RECORDS FOR THIS EXERCISE
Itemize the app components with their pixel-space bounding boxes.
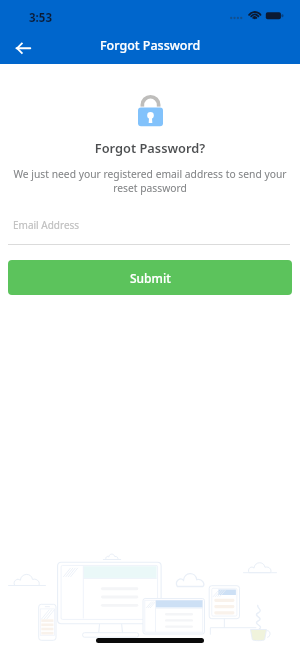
staticText: Email Address: [13, 218, 80, 232]
staticText: Forgot Password?: [0, 139, 300, 156]
staticText: We just need your registered email addre…: [13, 167, 287, 195]
button[interactable]: Submit: [8, 260, 292, 295]
button[interactable]: Email Address: [8, 214, 290, 236]
staticText: Forgot Password: [100, 37, 201, 54]
button[interactable]: Back: [9, 28, 37, 56]
staticText: 3:53: [29, 10, 52, 25]
staticText: Submit: [130, 270, 171, 286]
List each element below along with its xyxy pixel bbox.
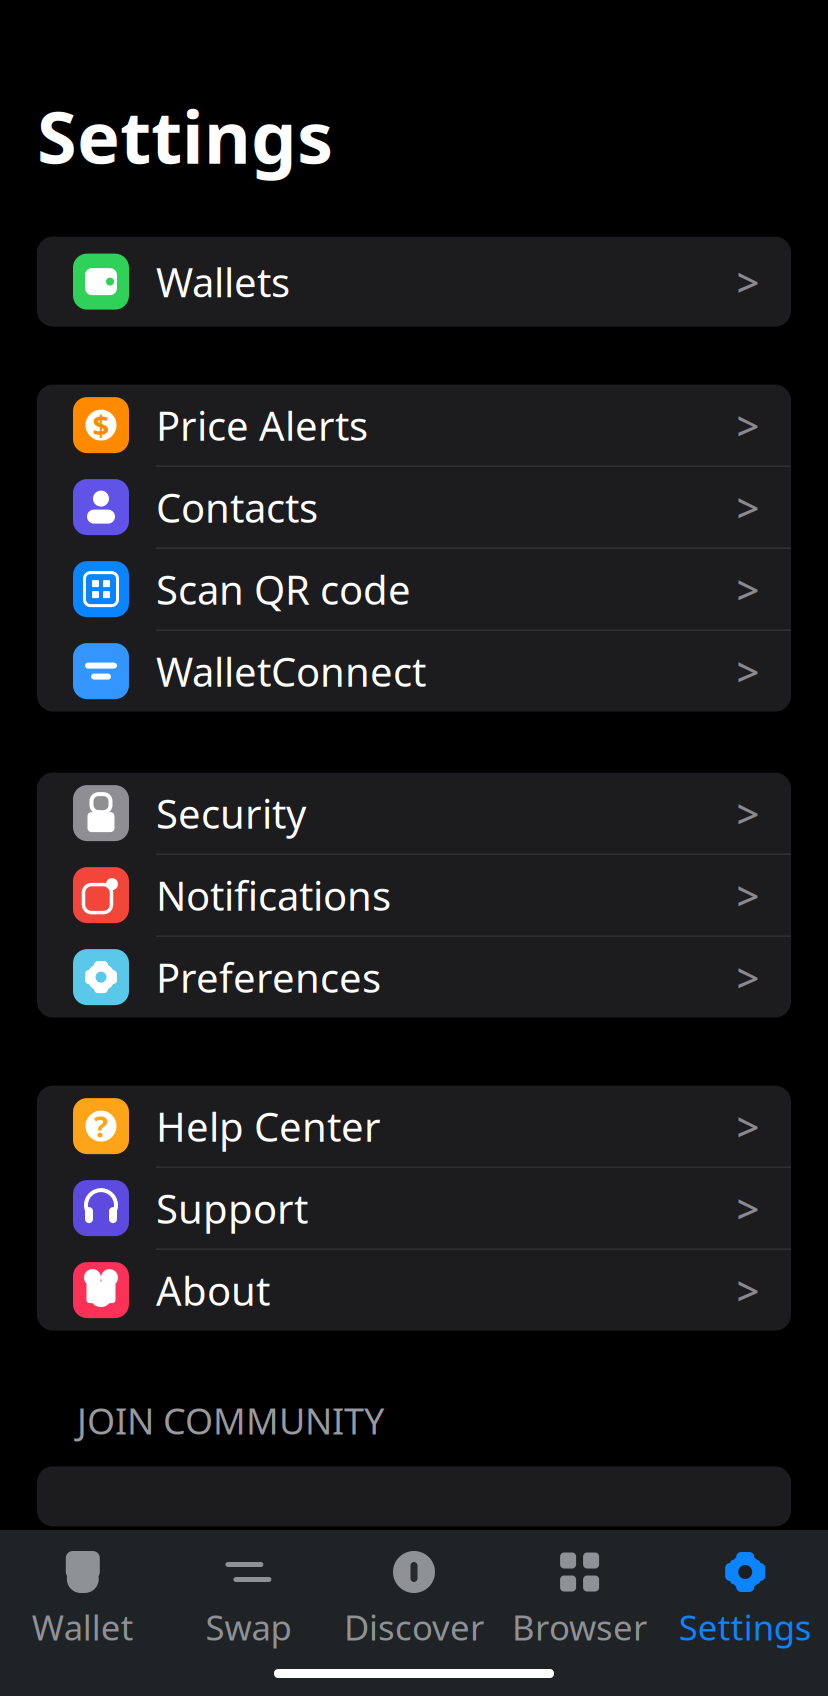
staticText: Settings (679, 1604, 812, 1650)
staticText: > (736, 563, 760, 616)
staticText: Price Alerts (156, 399, 368, 452)
button[interactable]: Wallets (37, 237, 791, 327)
button[interactable]: Contacts (37, 467, 791, 548)
staticText: Wallets (156, 255, 290, 308)
staticText: Browser (512, 1604, 647, 1650)
staticText: Support (156, 1182, 308, 1235)
staticText: WalletConnect (156, 645, 426, 698)
button[interactable]: Preferences (37, 937, 791, 1018)
staticText: > (736, 1264, 760, 1317)
button[interactable]: Support (37, 1168, 791, 1249)
button[interactable]: Scan QR code (37, 549, 791, 630)
staticText: > (736, 1182, 760, 1235)
button[interactable]: Swap (166, 1530, 331, 1660)
staticText: JOIN COMMUNITY (77, 1397, 384, 1444)
staticText: > (736, 1100, 760, 1153)
button[interactable]: Discover (331, 1530, 497, 1660)
staticText: > (736, 787, 760, 840)
button[interactable]: Notifications (37, 855, 791, 936)
button[interactable]: $ (37, 385, 791, 466)
button[interactable]: Wallet (0, 1530, 166, 1660)
staticText: > (736, 645, 760, 698)
staticText: Preferences (156, 951, 381, 1004)
staticText: Notifications (156, 869, 391, 922)
staticText: Help Center (156, 1100, 381, 1153)
staticText: Discover (344, 1604, 484, 1650)
staticText: Scan QR code (156, 563, 411, 616)
staticText: Settings (37, 88, 333, 184)
staticText: $ (92, 406, 110, 445)
staticText: Contacts (156, 481, 318, 534)
staticText: > (736, 869, 760, 922)
staticText: Swap (205, 1604, 291, 1650)
staticText: > (736, 255, 760, 308)
button[interactable]: Security (37, 773, 791, 854)
button[interactable]: About (37, 1250, 791, 1331)
staticText: Wallet (32, 1604, 134, 1650)
staticText: ? (94, 1107, 108, 1146)
staticText: About (156, 1264, 270, 1317)
staticText: > (736, 951, 760, 1004)
button[interactable]: WalletConnect (37, 631, 791, 712)
button[interactable]: Settings (662, 1530, 828, 1660)
button[interactable]: ? (37, 1086, 791, 1167)
staticText: Security (156, 787, 306, 840)
button[interactable]: Browser (497, 1530, 662, 1660)
staticText: > (736, 481, 760, 534)
staticText: > (736, 399, 760, 452)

TASK OBJECTIVE
The response should be the full material, repeated exactly, with images removed.

YOUR RESPONSE
Itemize the app components with their pixel-space bounding boxes.
staticText: Email Address: [13, 218, 80, 232]
staticText: Forgot Password?: [0, 139, 300, 156]
staticText: We just need your registered email addre…: [13, 167, 287, 195]
button[interactable]: Submit: [8, 260, 292, 295]
button[interactable]: Email Address: [8, 214, 290, 236]
staticText: Forgot Password: [100, 37, 201, 54]
button[interactable]: Back: [9, 28, 37, 56]
staticText: 3:53: [29, 10, 52, 25]
staticText: Submit: [130, 270, 171, 286]
List each element below along with its xyxy pixel bbox.
staticText: Settings (679, 1604, 812, 1650)
staticText: > (736, 563, 760, 616)
staticText: Price Alerts (156, 399, 368, 452)
button[interactable]: Wallets (37, 237, 791, 327)
button[interactable]: Contacts (37, 467, 791, 548)
staticText: Wallets (156, 255, 290, 308)
staticText: Browser (512, 1604, 647, 1650)
staticText: Support (156, 1182, 308, 1235)
staticText: WalletConnect (156, 645, 426, 698)
button[interactable]: Preferences (37, 937, 791, 1018)
staticText: > (736, 1264, 760, 1317)
button[interactable]: Support (37, 1168, 791, 1249)
button[interactable]: Scan QR code (37, 549, 791, 630)
staticText: > (736, 1182, 760, 1235)
button[interactable]: Swap (166, 1530, 331, 1660)
staticText: JOIN COMMUNITY (77, 1397, 384, 1444)
staticText: > (736, 1100, 760, 1153)
button[interactable]: Discover (331, 1530, 497, 1660)
staticText: > (736, 787, 760, 840)
button[interactable]: Notifications (37, 855, 791, 936)
button[interactable]: $ (37, 385, 791, 466)
button[interactable]: Wallet (0, 1530, 166, 1660)
staticText: > (736, 645, 760, 698)
staticText: Preferences (156, 951, 381, 1004)
staticText: Notifications (156, 869, 391, 922)
staticText: Help Center (156, 1100, 381, 1153)
staticText: Discover (344, 1604, 484, 1650)
staticText: Scan QR code (156, 563, 411, 616)
staticText: Settings (37, 88, 333, 184)
staticText: $ (92, 406, 110, 445)
staticText: Contacts (156, 481, 318, 534)
staticText: > (736, 869, 760, 922)
staticText: Swap (205, 1604, 291, 1650)
staticText: > (736, 255, 760, 308)
button[interactable]: Security (37, 773, 791, 854)
button[interactable]: About (37, 1250, 791, 1331)
staticText: Wallet (32, 1604, 134, 1650)
staticText: ? (94, 1107, 108, 1146)
staticText: About (156, 1264, 270, 1317)
staticText: > (736, 951, 760, 1004)
button[interactable]: WalletConnect (37, 631, 791, 712)
button[interactable]: Settings (662, 1530, 828, 1660)
button[interactable]: ? (37, 1086, 791, 1167)
staticText: Security (156, 787, 306, 840)
button[interactable]: Browser (497, 1530, 662, 1660)
staticText: > (736, 481, 760, 534)
staticText: > (736, 399, 760, 452)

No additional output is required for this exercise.